Paul Richards arrived in Baltimore after the 1954 season with a mandate to rebuild the club. Waitkus began the year on the injured list with back spasms — apparently related to the surgery that had saved his life years earlier — and was released in July. (He re-signed with the Phillies. It was his last year in the major leagues.)
Sadly, his life spiraled in the wrong direction after baseball. Haunted by his combat experience and the hotel shooting, he drank heavily and battled depression. A hip fracture led to him using a cane. He contracted pneumonia and went to a hospital, where it was discovered he had esophageal cancer. He died in 1972 at age 53.

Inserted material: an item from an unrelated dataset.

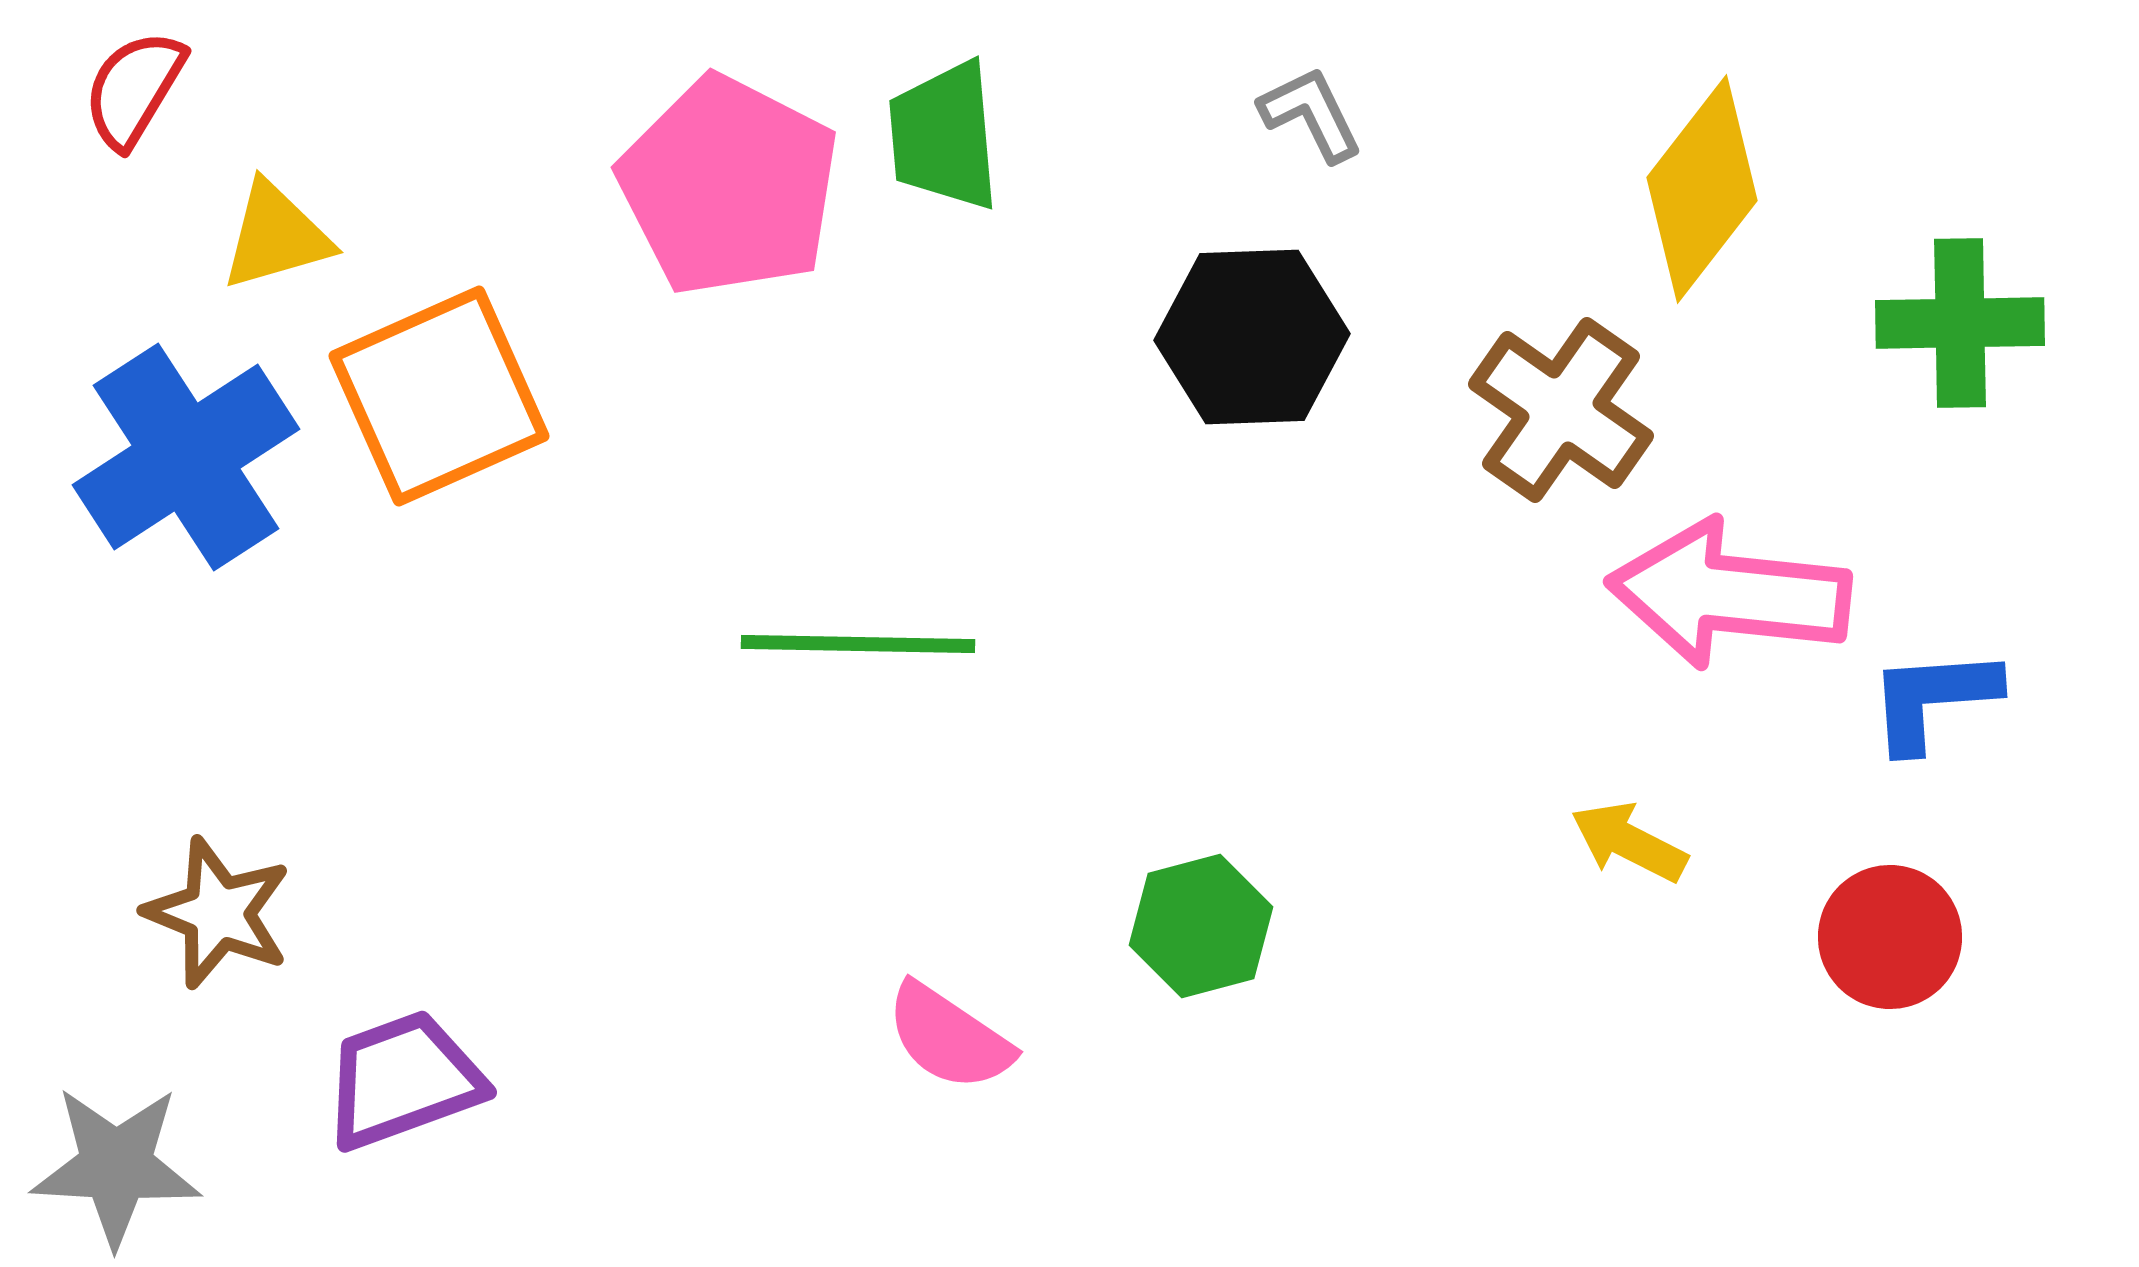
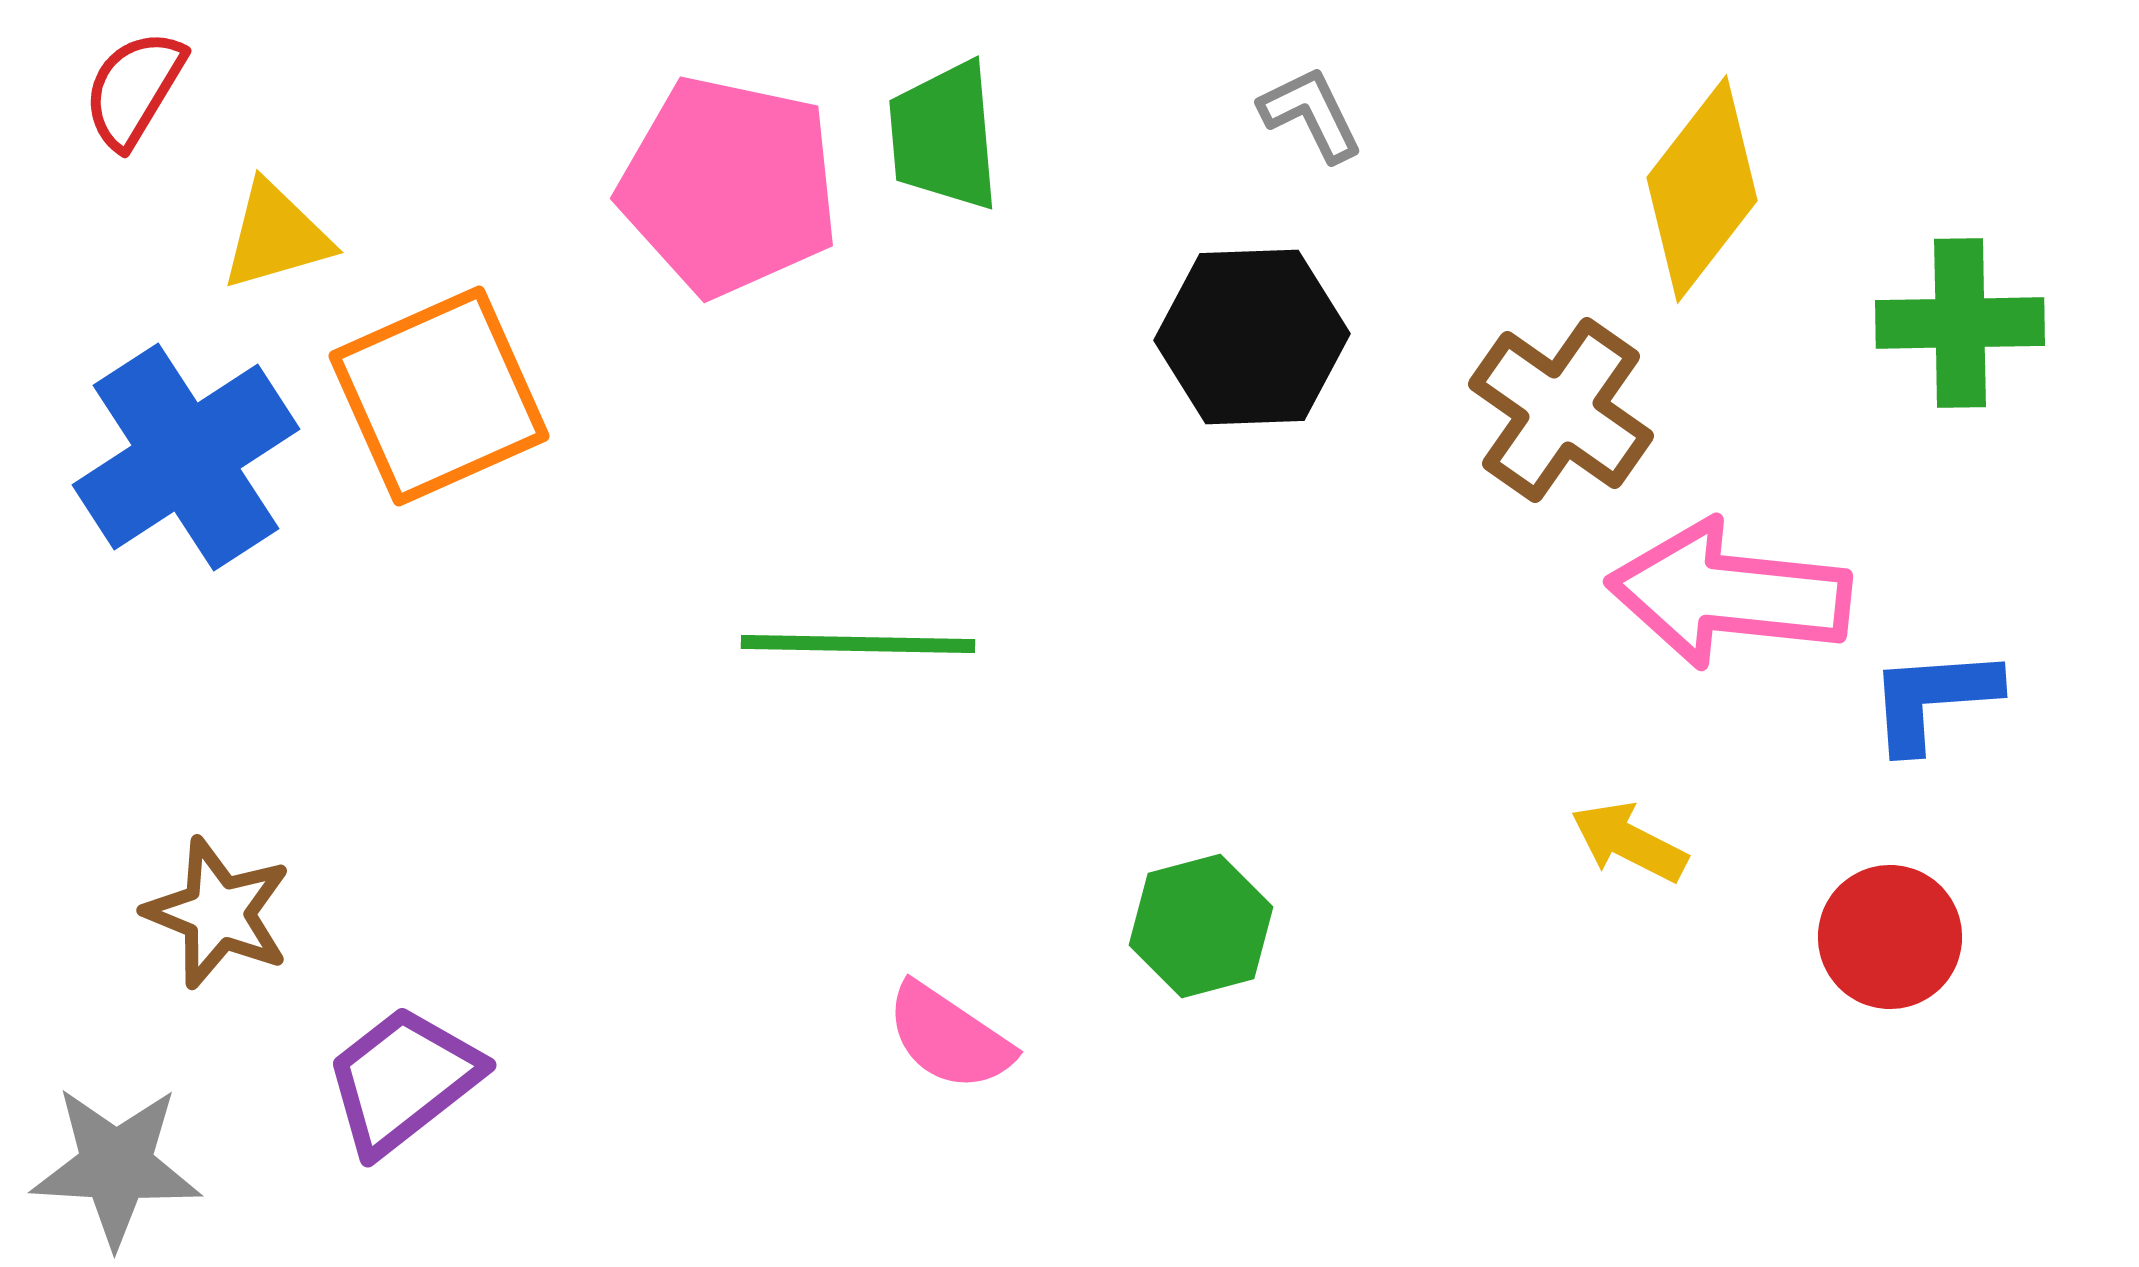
pink pentagon: rotated 15 degrees counterclockwise
purple trapezoid: rotated 18 degrees counterclockwise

Twelve years later, a film version of The Natural was released, directed by Barry Levinson — a Baltimore native who had a small ownership stake in the Orioles at one point — and starring Redford. Though pointedly different from Malamud’s book — Hobbs is a hero in the movie, but not in the book — the movie immortalized the Waitkus-like true story of a player getting shot by a mysterious woman in a Chicago hotel room.
For Redford, the movie was a chance to live out a dream. He grew up loving baseball, and according to his New York Times obituary, he played it well enough to earn a scholarship to the University of Colorado. His favorite player reportedly was Ted Williams because, like Williams, he batted left-handed. His life went in a different direction, of course; he’d already appeared in a series of huge movie hits when he portrayed Hobbs/Waitkus on-screen. But the role gave him a chance to use that left-handed swing he’d favored as a younger man. He was 47 when the movie came out but sufficiently in shape and adept at baseball to pull off being much younger.
That he died recently on the same day as Waitkus is almost enough to make one look skyward in search of a sign of that elusive baseball god.